#### Instructions to follow
Gather every line in the records below that contains the word "telte".
Supplied data Block Start
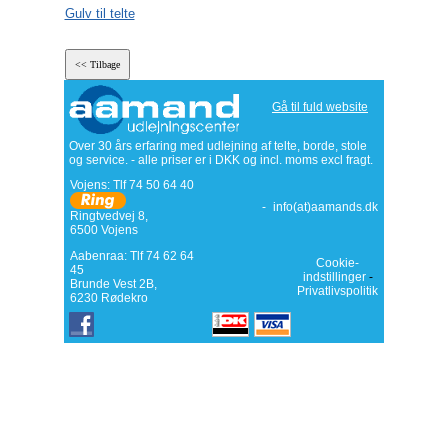
Gulv til telte
Gå til fuld website
Over 30 års erfaring med udlejning af telte, borde, stole
og service. - alle priser er i DKK og incl. moms excl fragt.
Vojens: Tlf
74 50 64 40
-
info(at)aamands.dk
Ringtvedvej 8
,
6500
Vojens
Aabenraa: Tlf 74 62 64
Cookie-
45
indstillinger
-
Brunde Vest 2B,
Privatlivspolitik
6230 Rødekro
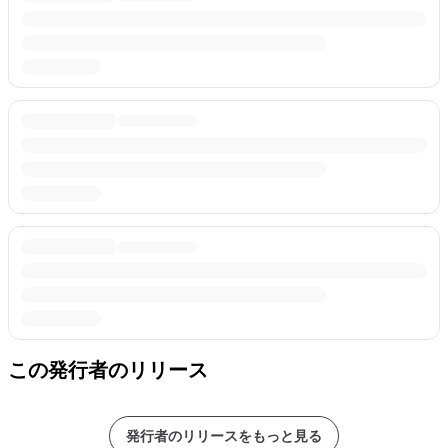
この発行者のリリース
発行者のリリースをもっと見る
Supplied data Block End
#### Task response
Gulv til telte
Over 30 års erfaring med udlejning af telte, borde, stole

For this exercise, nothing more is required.